This produces the following result:

Smoothed waveform

Let's improve the result by mirroring the graph, which generates the same bar from the y-axis center.

To achieve this, we define the centerY variable which is set to height / 2 we change the moveTo argument for the y-axis, so the line starts at the vertical center minus the barHeight / 2 and we set the finishing point of the line to be set at the vertical center plus the barHeight / 2:

const centerY = height / 2

// Rest of the code
ctx.beginPath();
ctx.moveTo(startX, centerY - (barHeight / 2))
ctx.lineTo(startX, centerY + (barHeight / 2))
ctx.stroke();

This produces the following result:

Mirrored waveform

Currently, we have something that's usable for an audio related project.
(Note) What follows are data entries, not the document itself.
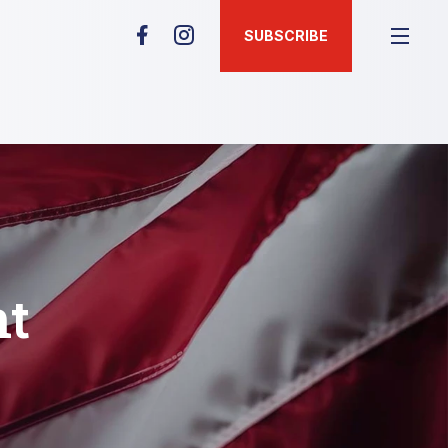
SUBSCRIBE
nt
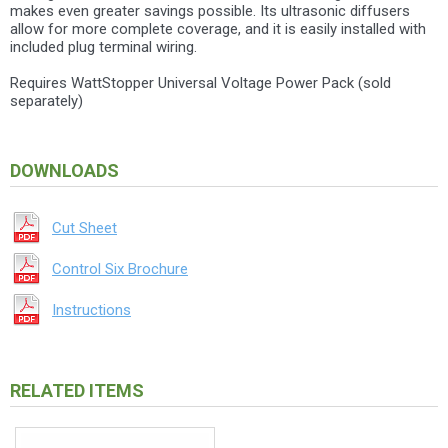
makes even greater savings possible. Its ultrasonic diffusers
allow for more complete coverage, and it is easily installed with
included plug terminal wiring.
Requires WattStopper Universal Voltage Power Pack (sold
separately)
DOWNLOADS
Cut Sheet
Control Six Brochure
Instructions
RELATED ITEMS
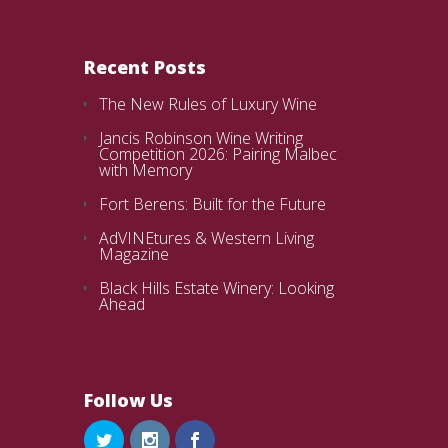
Recent Posts
The New Rules of Luxury Wine
Jancis Robinson Wine Writing
Competition 2026: Pairing Malbec
with Memory
Fort Berens: Built for the Future
AdVINEtures & Western Living
Magazine
Black Hills Estate Winery: Looking
Ahead
Follow Us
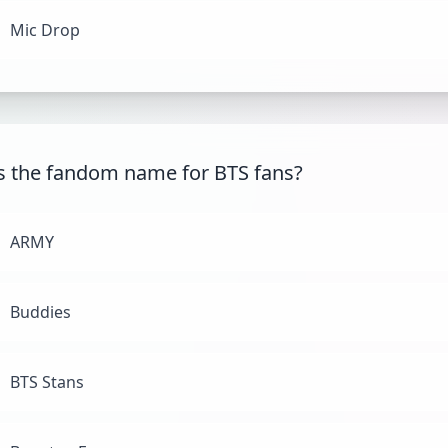
Mic Drop
s the fandom name for BTS fans?
ARMY
Buddies
BTS Stans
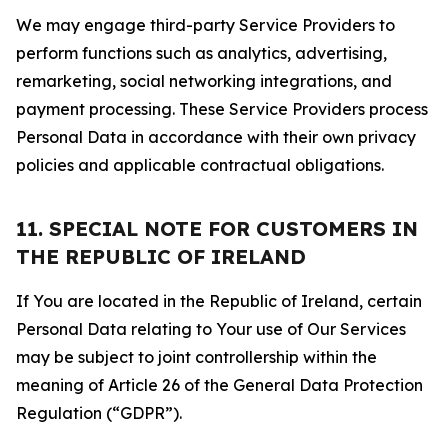
We may engage third-party Service Providers to
perform functions such as analytics, advertising,
remarketing, social networking integrations, and
payment processing. These Service Providers process
Personal Data in accordance with their own privacy
policies and applicable contractual obligations.
11. SPECIAL NOTE FOR CUSTOMERS IN
THE REPUBLIC OF IRELAND
If You are located in the Republic of Ireland, certain
Personal Data relating to Your use of Our Services
may be subject to joint controllership within the
meaning of Article 26 of the General Data Protection
Regulation (“GDPR”).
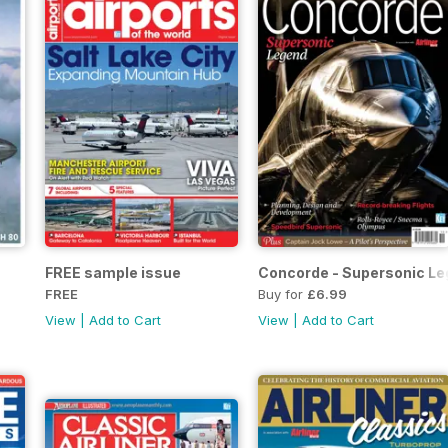
FREE sample issue
Concorde - Supersonic L
FREE
Buy for
£6.99
View
|
Add to Cart
View
|
Add to Cart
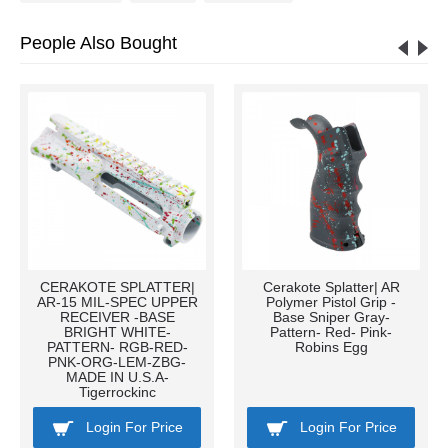
People Also Bought
CERAKOTE SPLATTER|
Cerakote Splatter| AR
AR-15 MIL-SPEC UPPER
Polymer Pistol Grip -
RECEIVER -BASE
Base Sniper Gray-
BRIGHT WHITE-
Pattern- Red- Pink-
PATTERN- RGB-RED-
Robins Egg
PNK-ORG-LEM-ZBG-
MADE IN U.S.A-
Tigerrockinc
Login For Price
Login For Price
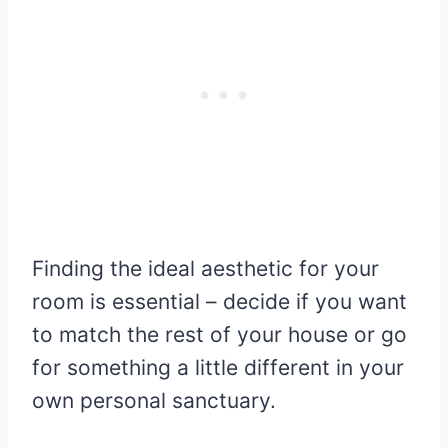
Finding the ideal aesthetic for your
room is essential – decide if you want
to match the rest of your house or go
for something a little different in your
own personal sanctuary.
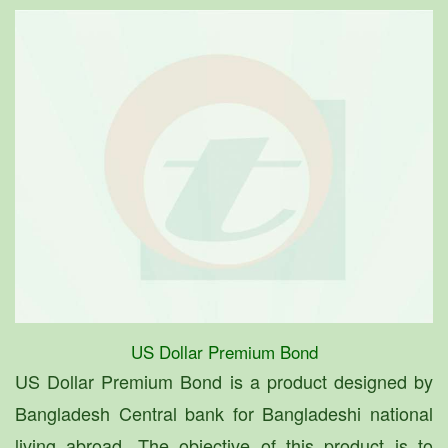
US Dollar Premium Bond
US Dollar Premium Bond is a product designed by
Bangladesh Central bank for Bangladeshi national
living abroad. The objective of this product is to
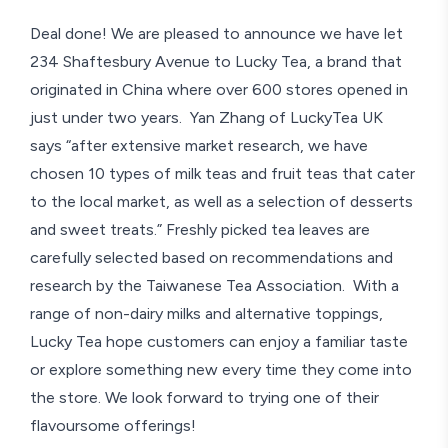
Deal done! We are pleased to announce we have let
234 Shaftesbury Avenue to Lucky Tea, a brand that
originated in China where over 600 stores opened in
just under two years. Yan Zhang of LuckyTea UK
says “after extensive market research, we have
chosen 10 types of milk teas and fruit teas that cater
to the local market, as well as a selection of desserts
and sweet treats.” Freshly picked tea leaves are
carefully selected based on recommendations and
research by the Taiwanese Tea Association. With a
range of non-dairy milks and alternative toppings,
Lucky Tea hope customers can enjoy a familiar taste
or explore something new every time they come into
the store. We look forward to trying one of their
flavoursome offerings!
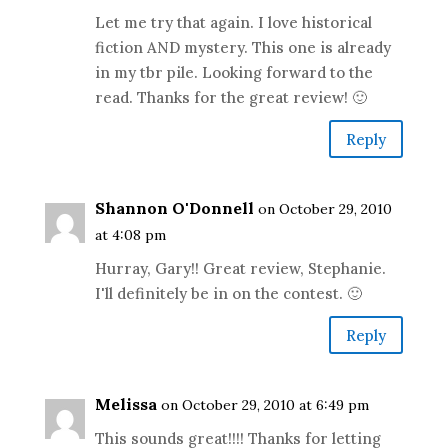
Let me try that again. I love historical
fiction AND mystery. This one is already
in my tbr pile. Looking forward to the
read. Thanks for the great review! 🙂
Reply
Shannon O'Donnell
on October 29, 2010
at 4:08 pm
Hurray, Gary!! Great review, Stephanie.
I'll definitely be in on the contest. 🙂
Reply
Melissa
on October 29, 2010 at 6:49 pm
This sounds great!!!! Thanks for letting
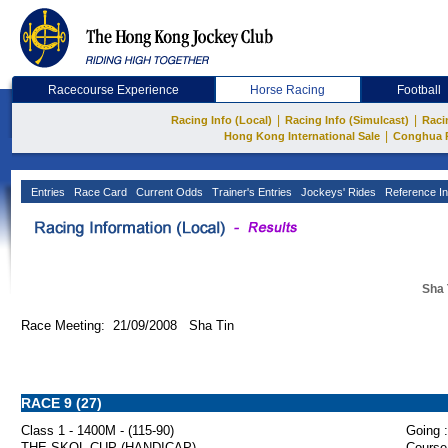
Racecourse Experience
Horse Racing
Football
|
|
Racing Info (Local)
Racing Info (Simulcast)
Raci
|
Hong Kong International Sale
Conghua 
Entries
Race Card
Current Odds
Trainer's Entries
Jockeys' Rides
Reference In
Sha 
Race Meeting: 21/09/2008 Sha Tin
RACE 9 (27)
Class 1 - 1400M - (115-90)
Going :
THE SKOL CUP (HANDICAP)
Course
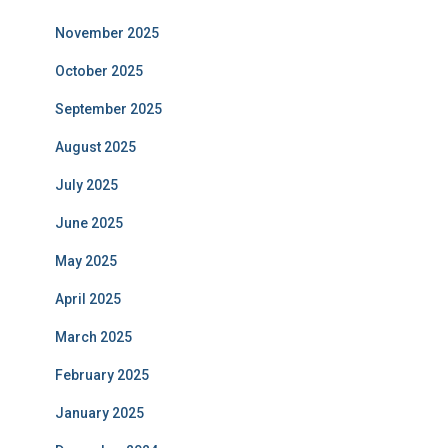
November 2025
October 2025
September 2025
August 2025
July 2025
June 2025
May 2025
April 2025
March 2025
February 2025
January 2025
But, we can improve this by actually picking the amplitudes from actual audio samples instead of generating them ourselves like we're doing here.

So, let's start by learning how to generate the waveform data using Ruby:

Users might expect the waveform to actually communicate things like the actual amplitude of the sound or the location of peaks, silences, and even the actual appearance of the waveform. As long as that information is not relevant, we can use this approach.

Waveform data using Ruby

To extract waveform data using Ruby we will actually cheat a little by using a CLI that generates the waveform data for us, and we will call it using a Ruby class.

For this, we will use audiowaveform developed by the BBC, which is a C++ program that can generate waveform data and render images from audio files.

It's more convenient than alternatives because it can handle MP3, WAV, FLAC and Ogg Vorbis and Opus files.

Follow their installation guidelines and make sure it works on your operating system.

If you plan to deploy this code to production, you should make sure the audiowaveform library is installed and that your application has access to run it. You can add the installation command to your Dockerfile if you're deploying using Kamal or any Docker-related service.

We will encapsulate the extraction into a WaveformData class, and we will be using the Open3 module which provides us with access to the stdin, stdout and stderr so we can throw an error if the waveform generation fails.

Our class will receive a file, define a generate method that returns the data as a Ruby hash and a to_json method which generates a JSON.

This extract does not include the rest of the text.